Solo per ipotesi di scuola.

Nessuno vi ha mai insegnato che il consenso in un atto sessuale può essere concesso, ma anche revocato in ogni momento fino al compimento dello stesso?

Come ha ricordato l’avvocatessa delle parti, il consenso è parte essenziale del sesso.

Facciamo una sottile metafora: immaginate di essere a casa di qualcuno, e questo vi chieda se volete bere del thè.

Voi rispondete di sì, quello mette il thè sul bollitore. Ma vi rendete conto che il thé che sta bollendo è una ciofeca, semplicemente acqua rovente dal sapore orribile. O semplicemente si è fatto tardi e volete andare a casa.

Decidete quindi di declinare l’invito ed andare via, sarebbe nel vostro diritto.

Il vostro ospite vi salta addosso come una furia e, forzandovi la bocca aperta, vi versa una sostanza ustionante che sa letteralmente di piscio di topo in gola provocandovi ustioni ed urlando che ormai ha acceso il fornello, che ha fatto il thè, che non potete chiedere le cose e poi andarvene e nel momento in cui gli avete chiesto il thè avete perso ogni diritto di autodeterminazione sul vostro cavo orale ormai ustionato.
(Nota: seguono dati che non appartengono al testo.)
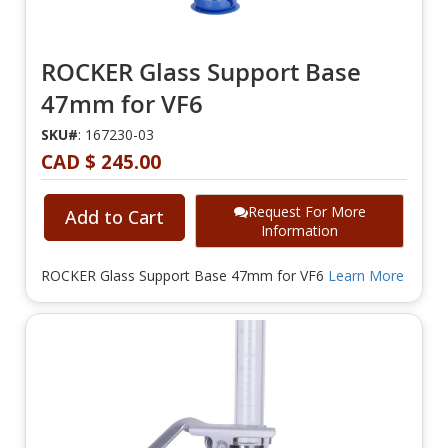
ROCKER Glass Support Base
47mm for VF6
SKU#
: 167230-03
CAD $ 245.00
Request For More
Add to Cart
Information
ROCKER Glass Support Base 47mm for VF6
Learn More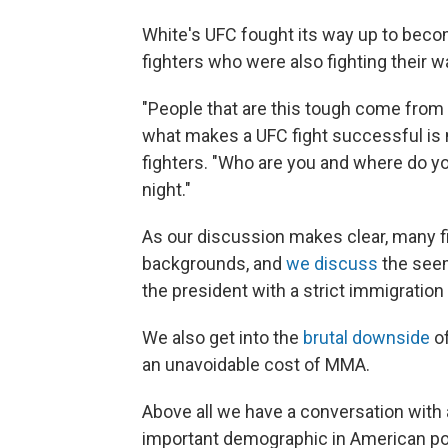
White's UFC fought its way up to becom
fighters who were also fighting their 
"People that are this tough come from
what makes a UFC fight successful is no
fighters. "Who are you and where do y
night."
As our discussion makes clear, many 
backgrounds, and
we discuss
the seem
the president with a strict immigration 
We also get into the
brutal downside
of
an unavoidable cost of MMA.
Above all we have a conversation wit
important demographic in American pol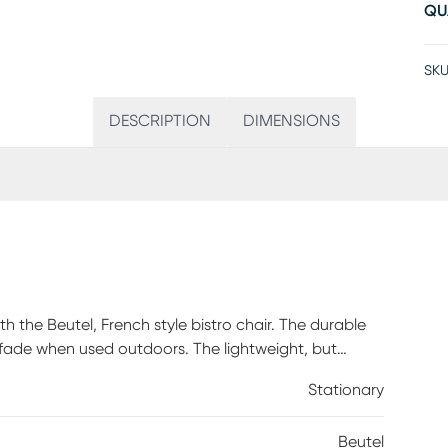
QU
SKU
DESCRIPTION
DIMENSIONS
th the Beutel, French style bistro chair. The durable
fade when used outdoors. The lightweight, but
ok finish, holds up to 400 lbs. static weight, and
Stationary
Beutel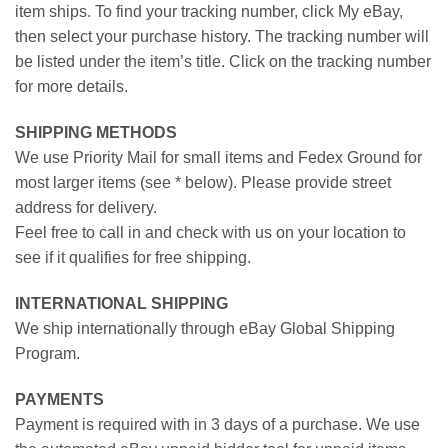
item ships. To find your tracking number, click My eBay,
then select your purchase history. The tracking number will
be listed under the item’s title. Click on the tracking number
for more details.
SHIPPING METHODS
We use Priority Mail for small items and Fedex Ground for
most larger items (see * below). Please provide street
address for delivery.
Feel free to call in and check with us on your location to
see if it qualifies for free shipping.
INTERNATIONAL SHIPPING
We ship internationally through eBay Global Shipping
Program.
PAYMENTS
Payment is required with in 3 days of a purchase. We use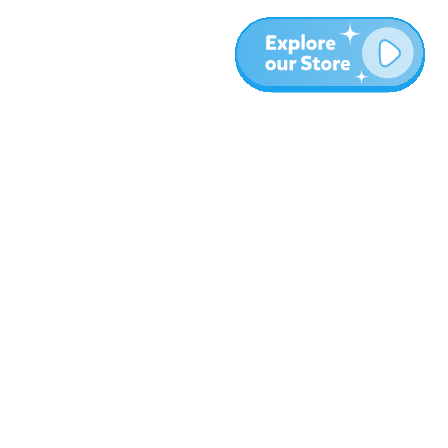
More
Blog
About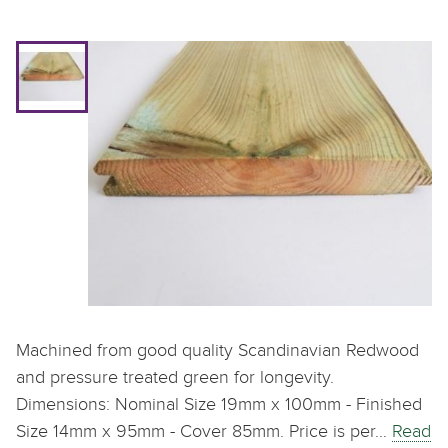
Machined from good quality Scandinavian Redwood
and pressure treated green for longevity.
Dimensions: Nominal Size 19mm x 100mm - Finished
Size 14mm x 95mm - Cover 85mm. Price is per…
Read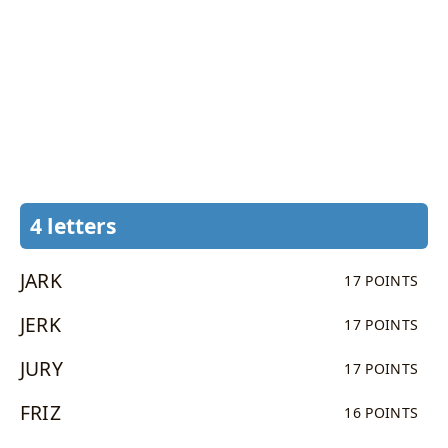
4 letters
JARK
17 POINTS
JERK
17 POINTS
JURY
17 POINTS
FRIZ
16 POINTS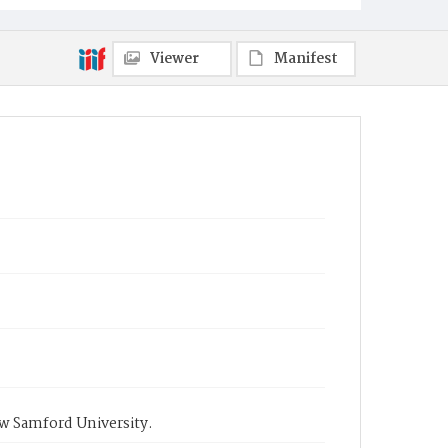
Viewer
Manifest
ow Samford University.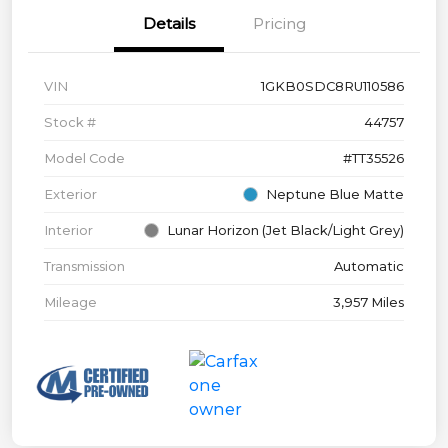
Details
Pricing
VIN
1GKB0SDC8RU110586
Stock #
44757
Model Code
#TT35526
Exterior
Neptune Blue Matte
Interior
Lunar Horizon (Jet Black/Light Grey)
Transmission
Automatic
Mileage
3,957 Miles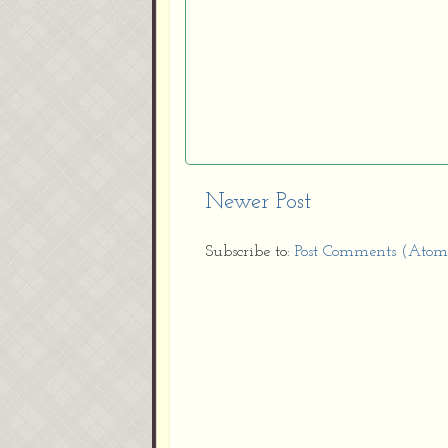
Newer Post
Subscribe to:
Post Comments (Atom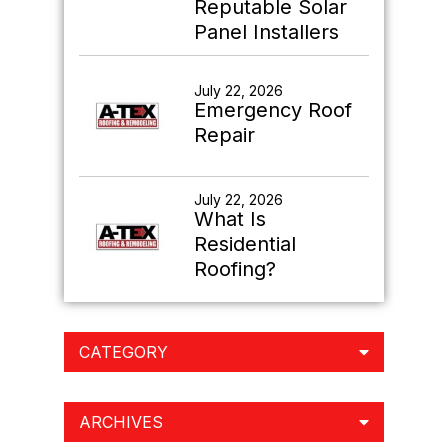
Reputable Solar
Panel Installers
July 22, 2026
Emergency Roof
Repair
July 22, 2026
What Is
Residential
Roofing?
CATEGORY
ARCHIVES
Pensereste senz’altro di aver di fronte un pazzo, un mentecatto, una persona priva di autocontrollo dalle fantasie sciocche e brutali che vi ha usato una forma di violenza.

Il sesso ovviamente funziona nello stesso modo: se una donna acconsente ad appartarsi con voi, ma poi per ogni ragione rifiuta o rimanda il coito, voi tornate a casa e vi fate una doccia fredda.

Quindi, il ragionamento dell’avvocatessa è stato accolto: il giudizio si rifarà, e solo dopo potremo sapere se le valutazioni di Primo Grado sono ancora solide.